Lifestyle & Prevention

  • Maternal counseling on the risks of therapeutic drug use during pregnancy.
  • Gradual tapering of medications under medical supervision before delivery when possible.
  • Postnatal monitoring for early symptom detection.
  • Support for breastfeeding, as it may aid in withdrawal management.

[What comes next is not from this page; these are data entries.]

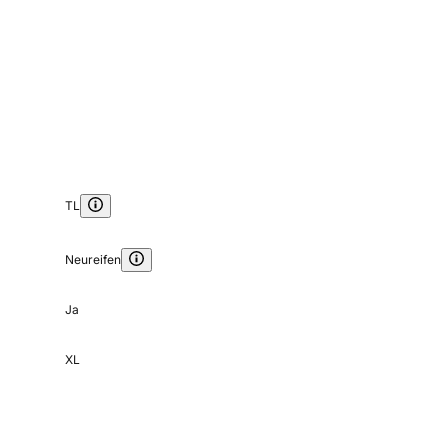
TL
Neureifen
Ja
XL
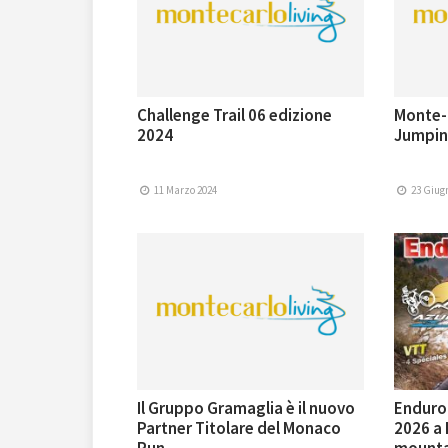
Challenge Trail 06 edizione
Monte-C
2024
Jumping
11 Marzo 2024
23 Giug
Il Gruppo Gramaglia è il nuovo
Enduro 
Partner Titolare del Monaco
2026 a 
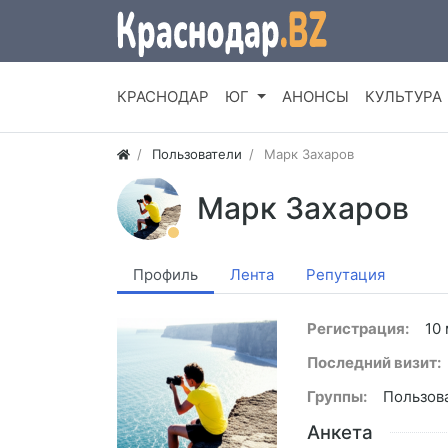
КРАСНОДАР
ЮГ
АНОНСЫ
КУЛЬТУРА
Пользователи
Марк Захаров
Марк Захаров
Профиль
Лента
Репутация
Регистрация:
10
Последний визит:
Группы:
Пользов
Анкета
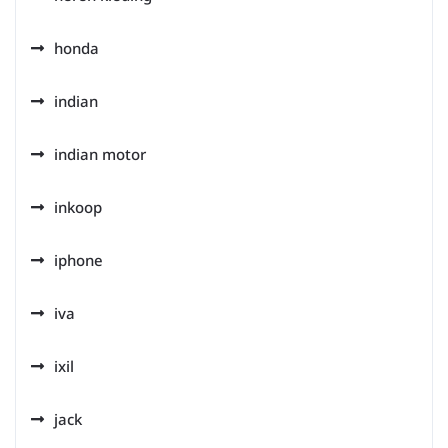
honda
indian
indian motor
inkoop
iphone
iva
ixil
jack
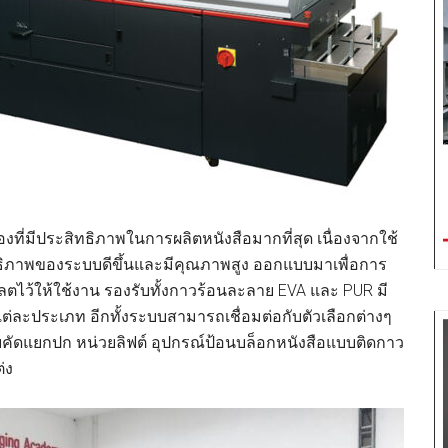
องที่มีประสิทธิภาพในการผลิตหนังสือมากที่สุด เนื่องจากใช้
ทธิภาพของระบบดีขึ้นและมีคุณภาพสูง ออกแบบมาเพื่อการ
พลตไว้ให้ใช้งาน รองรับทั้งกาวร้อนละลาย EVA และ PUR มี
แต่ละประเภท อีกทั้งระบบสามารถเชื่อมต่อกับตัวเลือกต่างๆ
วยคัดแยกปก หน่วยลิฟต์ อุปกรณ์ป้อนบล็อกหนังสือแบบติดกาว
่ง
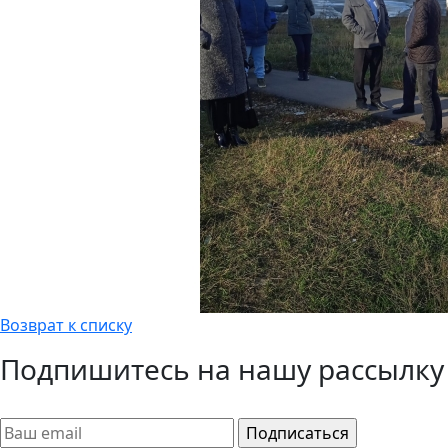
Возврат к списку
Подпишитесь на нашу рассылку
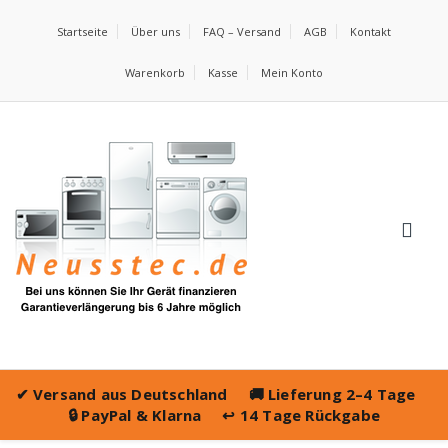
Startseite
Über uns
FAQ – Versand
AGB
Kontakt
Warenkorb
Kasse
Mein Konto
✔
Versand aus Deutschland
🚚
Lieferung 2–4 Tage
🔒
PayPal & Klarna
↩️
14 Tage Rückgabe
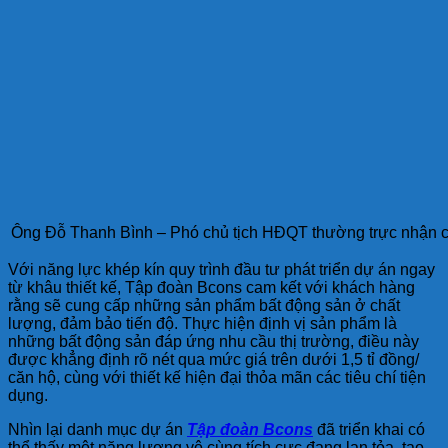
Ông Đỗ Thanh Bình – Phó chủ tịch HĐQT thường trực nhận cú
Với năng lực khép kín quy trình đầu tư phát triển dự án ngay
từ khâu thiết kế, Tập đoàn Bcons cam kết với khách hàng
rằng sẽ cung cấp những sản phẩm bất động sản ở chất
lượng, đảm bảo tiến độ. Thực hiện định vị sản phẩm là
những bất động sản đáp ứng nhu cầu thị trường, điều này
được khẳng định rõ nét qua mức giá trên dưới 1,5 tỉ đồng/
căn hộ, cùng với thiết kế hiện đại thỏa mãn các tiêu chí tiện
dụng.
Nhìn lại danh mục dự án
Tập đoàn Bcons
đã triển khai có
thể thấy một năng lượng vô cùng tích cực đang lan tỏa, tạo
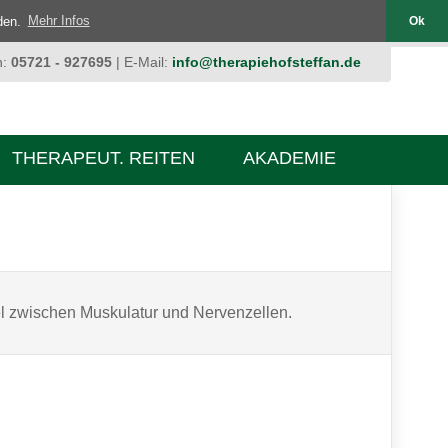
nden.
Mehr Infos
Ok
n:
05721 - 927695
| E-Mail:
info@therapiehofsteffan.de
THERAPEUT. REITEN
AKADEMIE
l zwischen Muskulatur und Nervenzellen.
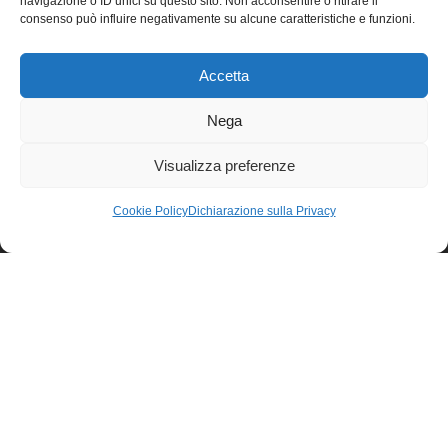
navigazione o ID unici su questo sito. Non acconsentire o ritirare il
Lavorazioni 3D
consenso può influire negativamente su alcune caratteristiche e funzioni.
Insegne per esterni
Accetta
Insegne per interni
Nega
Insegne a totem
Visualizza preferenze
Insegne custom
Cookie Policy
Dichiarazione sulla Privacy
Flexneonled
Ledwall e Posterled
Lightbox
Sistemi professionali a Led
Documentazione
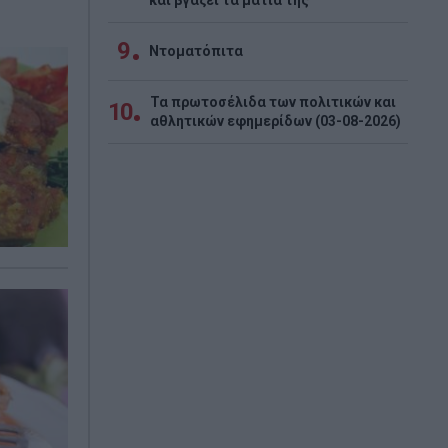
και βγάζει τα μάτια της
9
Ντοματόπιτα
Τα πρωτοσέλιδα των πολιτικών και
10
αθλητικών εφημερίδων (03-08-2026)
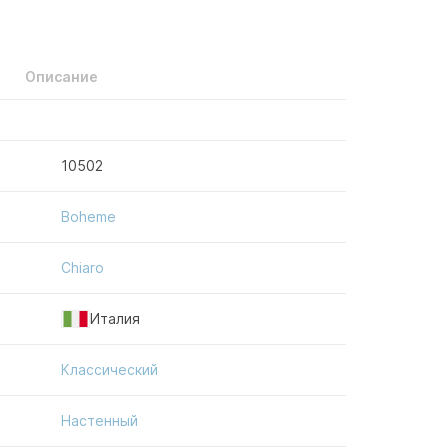
Описание
10502
Boheme
Chiaro
Италия
Классический
Настенный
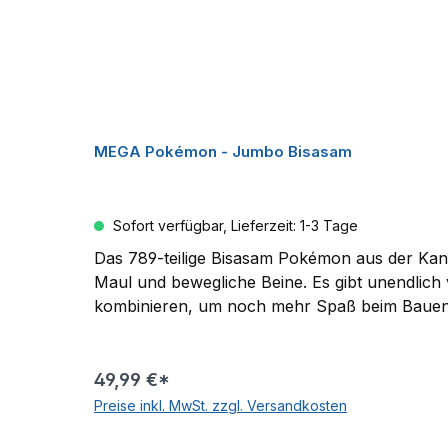
MEGA Pokémon - Jumbo Bisasam
Sofort verfügbar, Lieferzeit: 1-3 Tage
Das 789-teilige Bisasam Pokémon aus der Kanto
Maul und bewegliche Beine. Es gibt unendlich 
kombinieren, um noch mehr Spaß beim Bauen zu erleben. Circa 18 cm großes Bisasam-Bauset mit authentischen Detai
voll beweglich und bietet so unendlich viele 
bauen und noch mehr Spaß mit den Jumbo Poké
und fördern die Problemlösungskompetenz. Of
49,99 €*
Preise inkl. MwSt. zzgl. Versandkosten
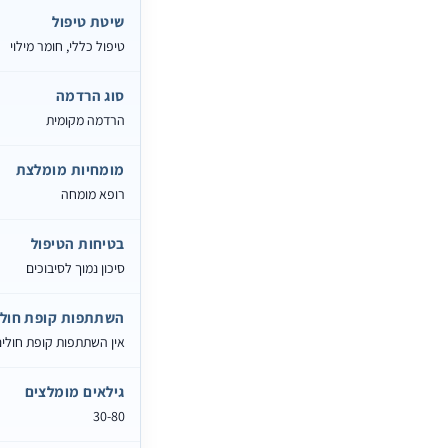
שיטת טיפול
טיפול כללי, חומר מילוי
סוג הרדמה
הרדמה מקומית
מומחיות מומלצת
רופא מומחה
בטיחות הטיפול
סיכון נמוך לסיבוכים
השתתפות קופת חולי
אין השתתפות קופת חולי
גילאים מומלצים
30-80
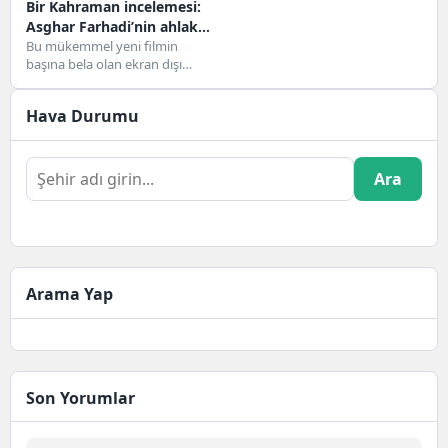
Bir Kahraman incelemesi:
Asghar Farhadi’nin ahlak
hikayesinde hiçbir iyilik
Bu mükemmel yeni filmin
başına bela olan ekran dışı
cezasız kalmaz
dramalar, ekrandakiler kadar
çetrefilli ve karmaşık.“Hiçbir...
Hava Durumu
Ara
Arama Yap
Son Yorumlar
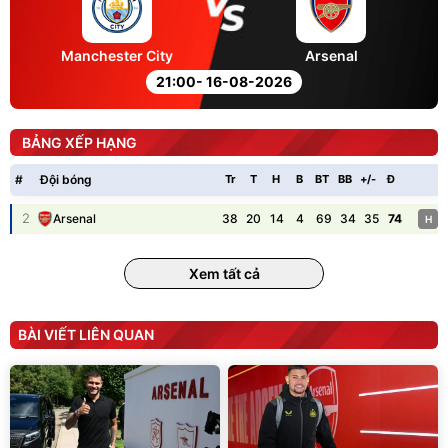
Manchester City
Arsenal
21:00
- 16-08-2026
BẢNG XẾP HẠNG
#
Đội bóng
Tr
T
H
B
BT
BB
+/-
Đ
P
2
38
20
14
4
69
34
35
74
Arsenal
H
Xem tất cả
BÀI VIẾT LIÊN QUAN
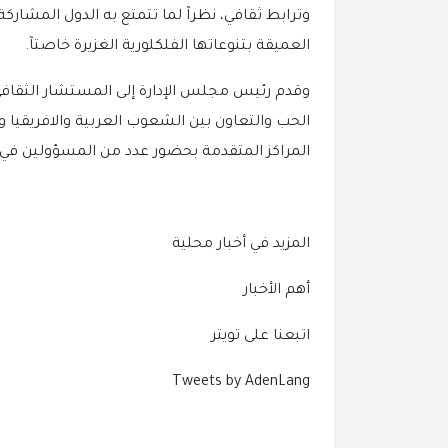
وترابط ثقافي، نظرآ لما تتمتع به الدول المشارك
العميقة بتنوعاتها الفلكلورية الغزيرة خاصتآ.
وقدم رئيس مجلس الإدارة إلى المستشار الثقافي 
الحب والتعاون بين الشعوب العربية والافريقيا وا
المراكز المتقدمة بحضور عدد من المسؤولين في ا
المزيد في أخبار محلية
أهم الأخبار
اتبعنا على تويتر
Tweets by AdenLang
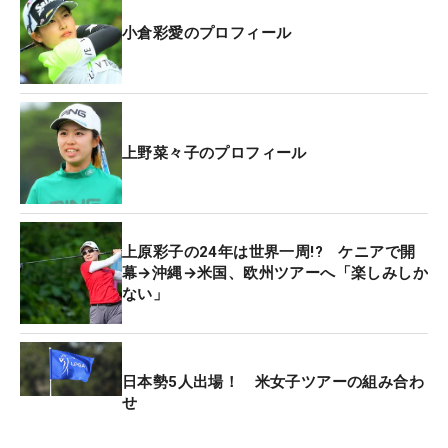
小倉彩愛のプロフィール
上野菜々子のプロフィール
上原彩子の24年は世界一周!? ケニアで開
幕→沖縄→米国、欧州ツアーへ「楽しみしか
ない」
日本勢5人出場！ 米女子ツアーの組み合わ
せ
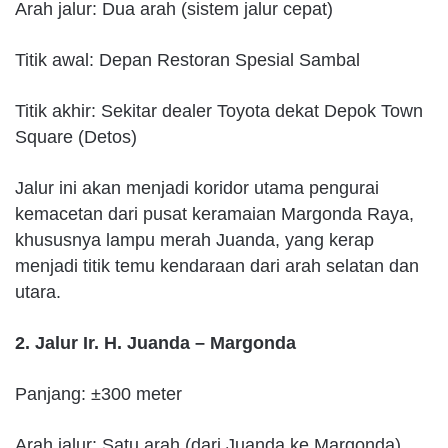
Arah jalur: Dua arah (sistem jalur cepat)
Titik awal: Depan Restoran Spesial Sambal
Titik akhir: Sekitar dealer Toyota dekat Depok Town
Square (Detos)
Jalur ini akan menjadi koridor utama pengurai
kemacetan dari pusat keramaian Margonda Raya,
khususnya lampu merah Juanda, yang kerap
menjadi titik temu kendaraan dari arah selatan dan
utara.
2. Jalur Ir. H. Juanda – Margonda
Panjang: ±300 meter
Arah jalur: Satu arah (dari Juanda ke Margonda)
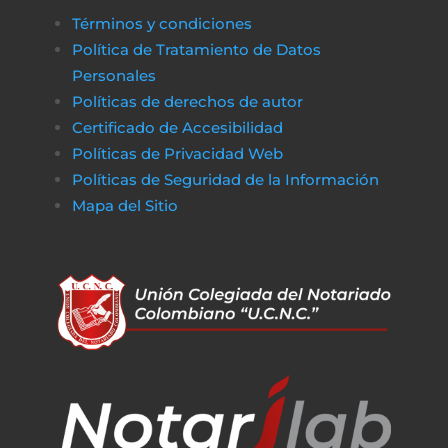
Términos y condiciones
Política de Tratamiento de Datos
Personales
Políticas de derechos de autor
Certificado de Accesibilidad
Políticas de Privacidad Web
Políticas de Seguridad de la Información
Mapa del Sitio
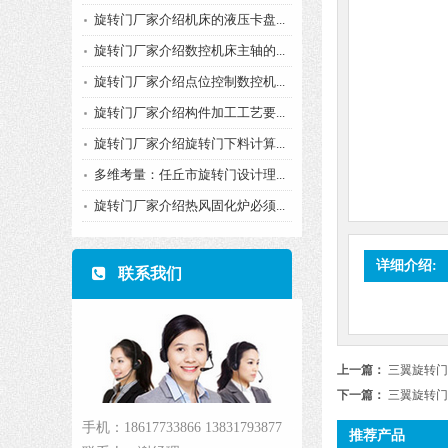
旋转门厂家介绍机床的液压卡盘...
旋转门厂家介绍数控机床主轴的...
旋转门厂家介绍点位控制数控机...
旋转门厂家介绍构件加工工艺要...
旋转门厂家介绍旋转门下料计算...
多维考量：任丘市旋转门设计理...
旋转门厂家介绍热风固化炉必须...
详细介绍:
联系我们
上一篇：
三翼旋转门
下一篇：
三翼旋转门
手机：18617733866 13831793877
推荐产品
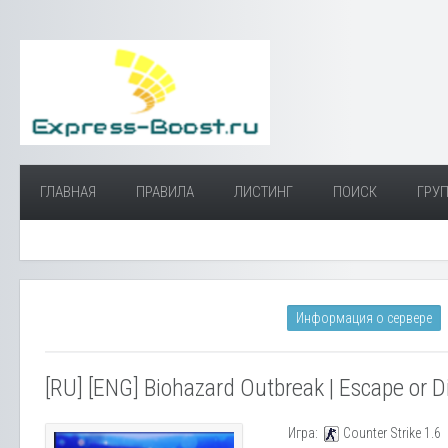
ГЛАВНАЯ
ПРАВИЛА
ЛИСТИНГ
ПОИСК
ГРУП
Информация о сервере
[RU] [ENG] Biohazard Outbreak | Escape or D
Игра:
Counter Strike 1.6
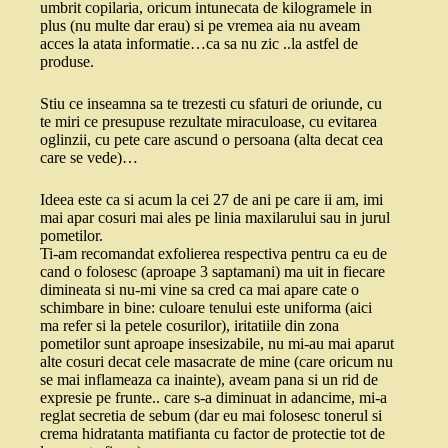
umbrit copilaria, oricum intunecata de kilogramele in
plus (nu multe dar erau) si pe vremea aia nu aveam
acces la atata informatie…ca sa nu zic ..la astfel de
produse.
Stiu ce inseamna sa te trezesti cu sfaturi de oriunde, cu
te miri ce presupuse rezultate miraculoase, cu evitarea
oglinzii, cu pete care ascund o persoana (alta decat cea
care se vede)…
Ideea este ca si acum la cei 27 de ani pe care ii am, imi
mai apar cosuri mai ales pe linia maxilarului sau in jurul
pometilor.
Ti-am recomandat exfolierea respectiva pentru ca eu de
cand o folosesc (aproape 3 saptamani) ma uit in fiecare
dimineata si nu-mi vine sa cred ca mai apare cate o
schimbare in bine: culoare tenului este uniforma (aici
ma refer si la petele cosurilor), iritatiile din zona
pometilor sunt aproape insesizabile, nu mi-au mai aparut
alte cosuri decat cele masacrate de mine (care oricum nu
se mai inflameaza ca inainte), aveam pana si un rid de
expresie pe frunte.. care s-a diminuat in adancime, mi-a
reglat secretia de sebum (dar eu mai folosesc tonerul si
crema hidratanta matifianta cu factor de protectie tot de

When to Seek Professional Help

Seek immediate medical attention if the newborn exhibits severe symptoms (e.g., seizures, respiratory distress) or fails to feed. Persistent irritability, poor weight gain, or unexplained crying beyond the typical withdrawal window also warrant evaluation.

Tips for Medical Coders

Document the maternal drug history, including the specific therapeutic agent, duration of use, and timing relative to delivery. Note the onset and severity of newborn symptoms, as well as any interventions. Ensure the code is applied only when withdrawal is attributed to therapeutic (not illicit) drug use, and avoid coding if symptoms are due to other causes.